Kirchner: Dieser Oberbürgermeister schadet unserer Stadt

CDU Frankfurt sieht in Umfrage zu Feldmann einen Beleg für die Unzufriedenheit mit dessen Amtsführung

Frankfurt am Main, 10. Februar 2014. „Je mehr Menschen ihn kennen, desto mehr sind mit der Arbeit von Peter Feldmann unzufrieden; und dies mit Recht.
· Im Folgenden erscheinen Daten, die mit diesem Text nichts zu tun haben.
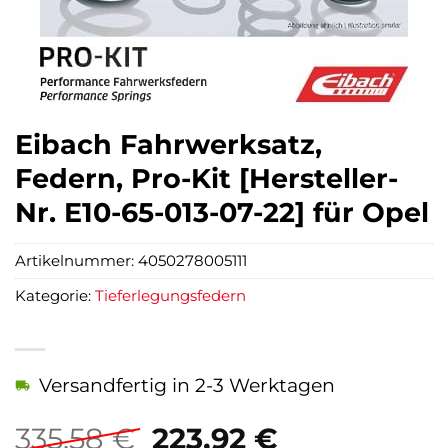
Eibach Fahrwerksatz,
Federn, Pro-Kit [Hersteller-
Nr. E10-65-013-07-22] für Opel
Artikelnummer:
4050278005111
Kategorie:
Tieferlegungsfedern
Versandfertig in 2-3 Werktagen
Ursprünglicher
Aktueller
335,58
€
223,92
€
Er ist nicht der Oberbürgermeister aller Frankfurter, sondern nur von Teilen von SPD und Linken “, so bewertete heute der stellvertretende Kreisvorsitzende der Frankfurter CDU, Thomas Kirchner, die vom Forschungsinstitut Forsa im Auftrag der Frankfurter Neuen Presse durchgeführte Umfrage zur Arbeit des Frankfurter Oberbürgermeisters. Je länger Feldmann im Amt sei, umso mehr würden die Frankfurterinnen und Frankfurter erkennen, dass er mit der Breite der Stadtpolitik überfordert sei und sich nach wie vor auch nur für wenige Themen interessiere.

 

„Ich kann mich über die schlechten Umfrageergebnisse des Oberbürgermeisters nicht wirklich freuen, denn sie zeigen, dass Frankfurt unter Niveau repräsentiert wird und dies schadet langfristig unserer Stadt. Im wichtigsten Wirtschaftszentrum Deutschlands und in der fünftgrößten Metropole in unserem Land muss sich ein Oberbürgermeister sowohl für die soziale Balance als auch für die Wirtschaftskraft einsetzen“, so Kirchner.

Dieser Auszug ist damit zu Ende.